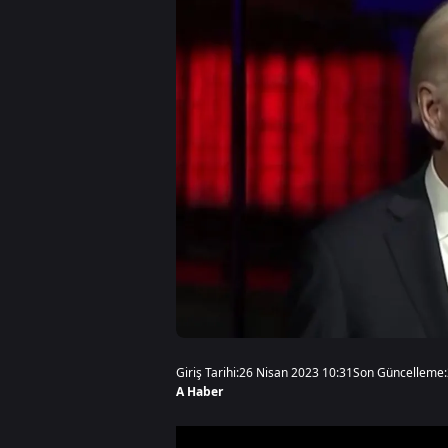
Giriş Tarihi:
26 Nisan 2023 10:31
Son Güncelleme:
A Haber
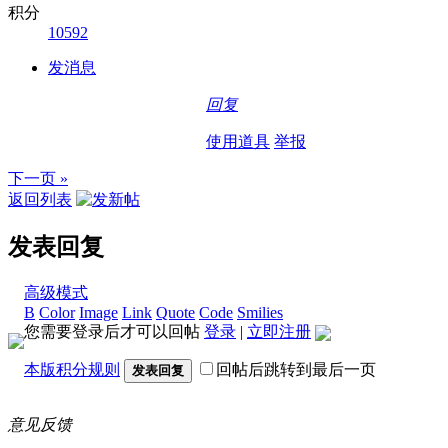
积分
10592
发消息
回复
使用道具
举报
下一页 »
返回列表
发表回复
高级模式
B
Color
Image
Link
Quote
Code
Smilies
您需要登录后才可以回帖
登录
|
立即注册
本版积分规则
回帖后跳转到最后一页
发表回复
意见反馈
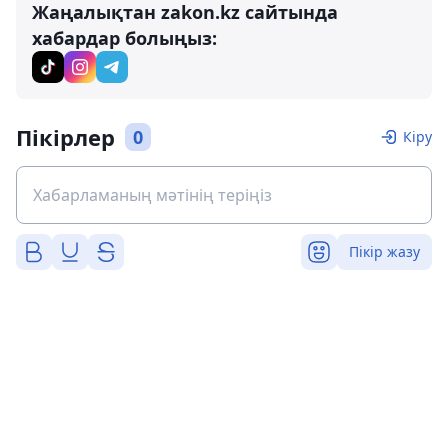
Жаңалықтан zakon.kz сайтында
хабардар болыңыз:
Пікірлер
0
Кіру
Пікір жазу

**Task statement:**
Would you write out the data exactly, with no pictures in the copy?

**The completed task:**
Giriş Tarihi:
26 Nisan 2023 10:31
Son Güncelleme:
A Haber
积分
10592
发消息
回复
使用道具
举报
下一页 »
返回列表
发表回复
高级模式
B
Color
Image
Link
Quote
Code
Smilies
您需要登录后才可以回帖
登录
|
立即注册
本版积分规则
回帖后跳转到最后一页
发表回复
意见反馈
Жаңалықтан zakon.kz сайтында
хабардар болыңыз:
Пікірлер
0
Кіру
Пікір жазу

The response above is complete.